TJ14.2 Radar Measurements of Wind, Temperature, and Moisture in the Planetary Boundary Layer (Invited Presentation)

Wednesday, 25 January 2017: 2:00 PM
2AB (Washington State Convention Center )
Frederic Fabry, McGill University, Montreal, QC, Canada

Historically, the use of radars has become prevalent because 1) microwaves have the unique ability of penetrating through storms, 2) scattering at microwaves is dominated by precipitation, a phenomenon otherwise hard to measure that strongly impacts human activities, and 3) measurements can be taken over large areas in 4 dimensions (x,y,z,t); as a result, it remains the best instrument for monitoring the occurrence and movement of precipitation patterns and of severe storm threats. But radars see best the result of the storm process (precipitation, storm outflows), not its cause (pressure, temperature, moisture, winds, and clouds). There is hence a need to expand the role of radars and other sensors (GPS receivers and radiometers to probe inside storms, other sensors to measure the environment around them) to monitor those critical components, and radars can provide some additional information on them, especially in the boundary layer.

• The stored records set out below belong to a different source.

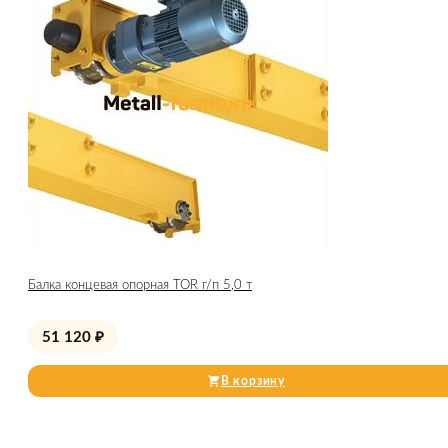
Балка концевая опорная TOR г/п 5,0 т
51 120
₽
В корзину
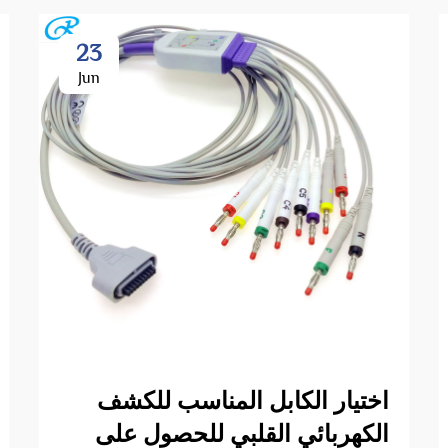
23
Jun
اختيار الكابل المناسب للكشف
الكهربائي القلبي للحصول على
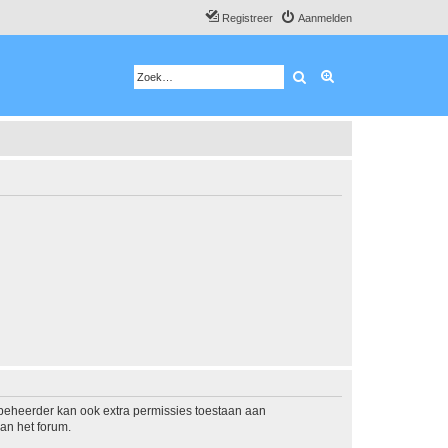
Registreer
Aanmelden
Zoek
Uitgebreid zoeken
mbeheerder kan ook extra permissies toestaan aan
an het forum.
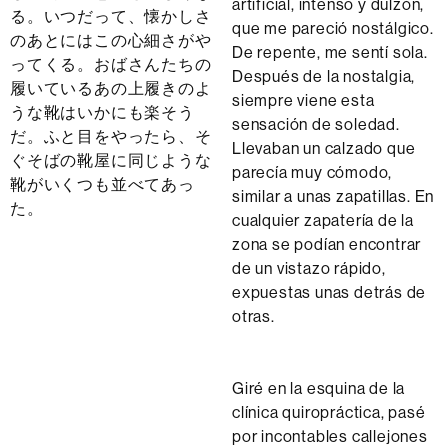
artificial, intenso y dulzón,
る。いつだって、懐かしさ
que me pareció nostálgico.
のあとにはこの心細さがや
De repente, me sentí sola.
ってくる。おばさんたちの
Después de la nostalgia,
履いているあの上履きのよ
siempre viene esta
うな靴はいかにも楽そう
sensación de soledad.
だ。ふと目をやったら、そ
Llevaban un calzado que
ぐそばの靴屋に同じような
parecía muy cómodo,
靴がいくつも並べてあっ
similar a unas zapatillas. En
た。
cualquier zapatería de la
zona se podían encontrar
de un vistazo rápido,
expuestas unas detrás de
otras.
Giré en la esquina de la
clínica quiropráctica, pasé
por incontables callejones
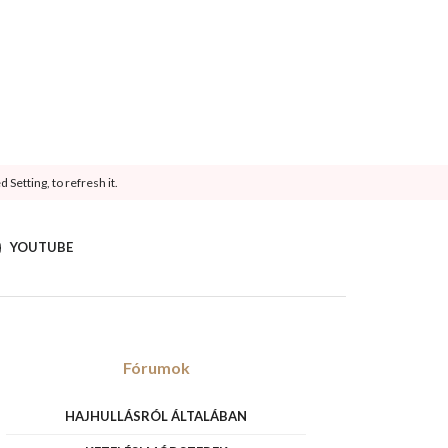
Setting, to refresh it.
YOUTUBE
Fórumok
HAJHULLÁSRÓL ÁLTALÁBAN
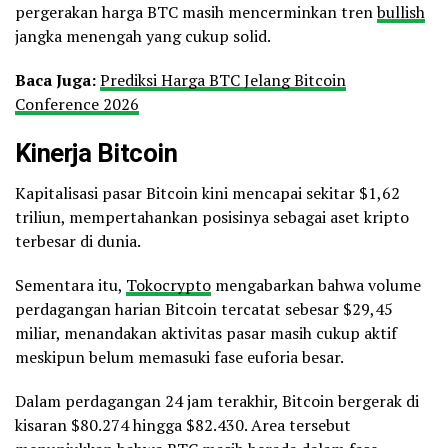
pergerakan harga BTC masih mencerminkan tren
bullish
jangka menengah yang cukup solid.
Baca Juga:
Prediksi Harga BTC Jelang Bitcoin
Conference 2026
Kinerja Bitcoin
Kapitalisasi pasar Bitcoin kini mencapai sekitar $1,62
triliun, mempertahankan posisinya sebagai aset kripto
terbesar di dunia.
Sementara itu,
Tokocrypto
mengabarkan bahwa volume
perdagangan harian Bitcoin tercatat sebesar $29,45
miliar, menandakan aktivitas pasar masih cukup aktif
meskipun belum memasuki fase euforia besar.
Dalam perdagangan 24 jam terakhir, Bitcoin bergerak di
kisaran $80.274 hingga $82.430. Area tersebut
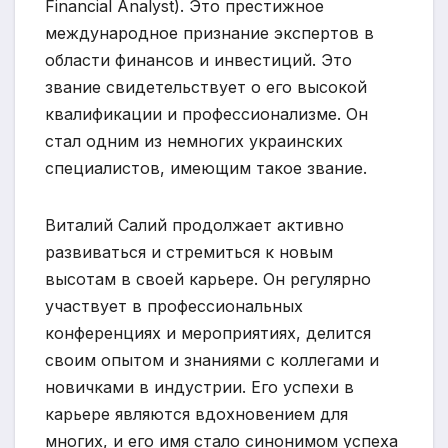
Financial Analyst). Это престижное
международное признание экспертов в
области финансов и инвестиций. Это
звание свидетельствует о его высокой
квалификации и профессионализме. Он
стал одним из немногих украинских
специалистов, имеющим такое звание.
Виталий Салий продолжает активно
развиваться и стремиться к новым
высотам в своей карьере. Он регулярно
участвует в профессиональных
конференциях и мероприятиях, делится
своим опытом и знаниями с коллегами и
новичками в индустрии. Его успехи в
карьере являются вдохновением для
многих, и его имя стало синонимом успеха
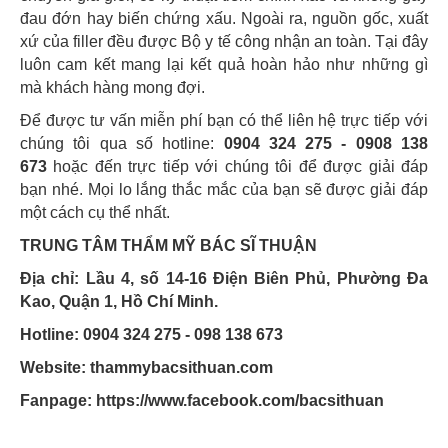
đau đớn hay biến chứng xấu. Ngoài ra, nguồn gốc, xuất
xứ của filler đều được Bộ y tế công nhận an toàn. Tại đây
luôn cam kết mang lại kết quả hoàn hảo như những gì
mà khách hàng mong đợi.
Để được tư vấn miễn phí bạn có thể liên hệ trực tiếp với
chúng tôi qua số hotline:
0904 324 275 - 0908 138
673
hoặc đến trực tiếp với chúng tôi để được giải đáp
bạn nhé. Mọi lo lắng thắc mắc của bạn sẽ được giải đáp
một cách cụ thể nhất.
TRUNG TÂM THẨM MỸ BÁC SĨ THUẬN
Địa chỉ: Lầu 4, số 14-16 Điện Biên Phủ, Phường Đa
Kao, Quận 1, Hồ Chí Minh.
Hotline: 0904 324 275 - 098 138 673
Website: thammybacsithuan.com
Fanpage:
https://www.facebook.com/bacsithuan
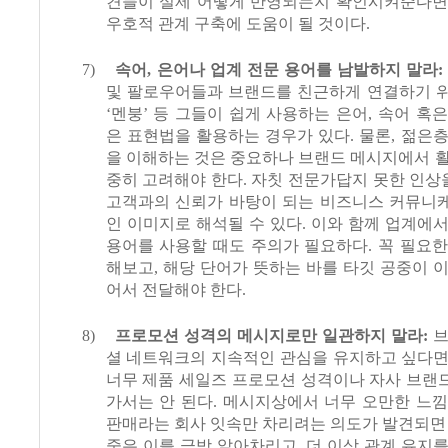
견들이 실제 어떻게 반영되는지 확인시켜준다면
우호적 관계 구축에 도움이 될 것이다
.
7)
속어
,
은어나 업계 전문 용어를 남발하지 말라
:
및 팔로우어들과 브랜드를 친근하게 연결하기 
‘
멘붕
’
등 그들이 쉽게 사용하는 은어
,
속어 혹은
은 표현법을 활용하는 경우가 있다
.
물론
,
젊은층
을 이해하는 것은 중요하나 브랜드 메시지에서 
중히 고려해야 한다
.
자칫 전문가답지 못한 인상을
고객과의 신뢰가 바탕이 되는 비즈니스 커뮤니
인 이미지로 해석될 수 있다
.
이와 함께 업계에서
용어를 사용할 때도 주의가 필요하다
.
꼭 필요한
해보고
,
해당 단어가 뜻하는 바를 타깃 공중이 
어서 전달해야 한다
.
8)
프로모션 성격의 메시지로만 일관하지 말라
:
브
셜 네트워크의 지속적인 관심을 유지하고 싶다면
너무 제품 세일즈 프로모션 성격이나 자사 브랜
가서는 안 된다
.
메시지상에서 너무 오만한 느낌
판매라는 회사 잇속만 차리려는 의도가 발견되면
중은 이를 금방 알아차리고
,
더 이상 관계 유지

Constraints on thermodynamic variables can be obtained using radar either by direct measurement or indirectly using retrievals. Radars can directly measure one component of target velocity, or more given additional radars or receivers, so long as there are detectable targets available. At close range, they can measure the refractive index of air near the surface given appropriate processing, providing a constraint on temperature and humidity. At far range, they remain blind to the lower troposphere, hence the push towards gap-filling radars.

Indirectly, using one or more radars, the time evolution of reflectivity and especially winds can be used to retrieve the forces shaping the storms, namely buoyancy and pressure gradients forces. From these, pressure and temperature gradients can be inferred, though the accuracy of such retrievals remains uncertain.

Unobtainable are average temperature and pressure profiles as well as humidity anywhere but near the surface and near a radar, except perhaps with dual-wavelength radars under very specific conditions.